The Tiger’s Wife by Tea Obreht
Odds of winning: 8-1

Technically accomplished and lovingly imagined, The Tiger’s Wife does what it does better than any of the other books in this year’s field do what they do. Problem is, what it does is less ambitious that what some of the other books do. The central realm in Obreht’s novel is a place of fables and myths. It is framed, for reasons I am still working out for myself, by an un-urgent family narrative of considerably less interest. In a field of flawed but interesting novels, I think this elegantly executed novel will really stand out. In the final analysis, I put my chips elsewhere, but I expect The Tiger’s Wife to do well.

 

 


1Q84
by Haruki Murakami

Odds of winning: 24-1

With all of the short novels in the bracket, 1Q84 feels like a leviathan.

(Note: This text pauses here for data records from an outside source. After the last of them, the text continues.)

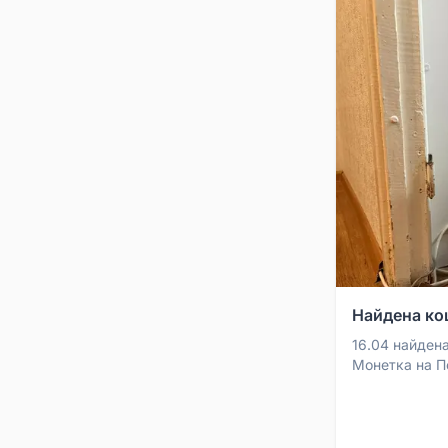
Найдена ко
16.04 найден
Монетка на П
передержку, 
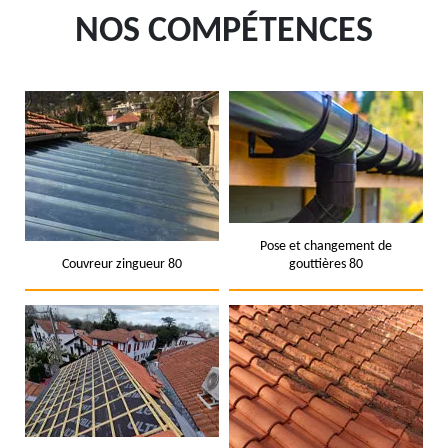
NOS COMPÉTENCES
Pose et changement de
Couvreur zingueur 80
gouttières 80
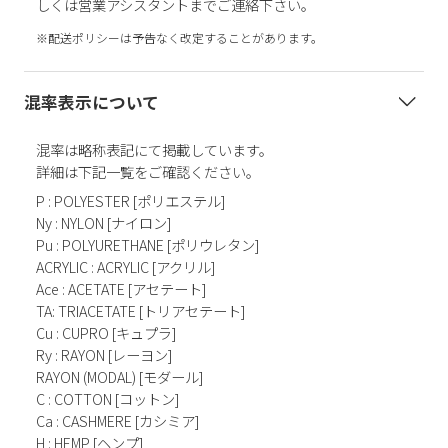
しくは営業アシスタントまでご連絡下さい。
※配送ポリシーは予告なく改定することがあります。
混率表示について
混率は略称表記にて掲載しています。
詳細は下記一覧をご確認ください。
P : POLYESTER [ポリエステル]
Ny : NYLON [ナイロン]
Pu : POLYURETHANE [ポリウレタン]
ACRYLIC : ACRYLIC [アクリル]
Ace : ACETATE [アセテート]
TA: TRIACETATE [トリアセテート]
Cu : CUPRO [キュプラ]
Ry : RAYON [レーヨン]
RAYON (MODAL) [モダール]
C : COTTON [コットン]
Ca : CASHMERE [カシミア]
H : HEMP [ヘンプ]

Let’s make one thing clear: a 900-page novel isn’t going to win. No shot. But if one of the things we love about art is that it offers us something we couldn’t ever imagine ourselves, 1Q84 delivers. Of the names here, Murakami is the most likely to be discussed in 50 years, and 1Q84 may well be his Gravity’s Rainbow–the signal work that repels as much as it attracts.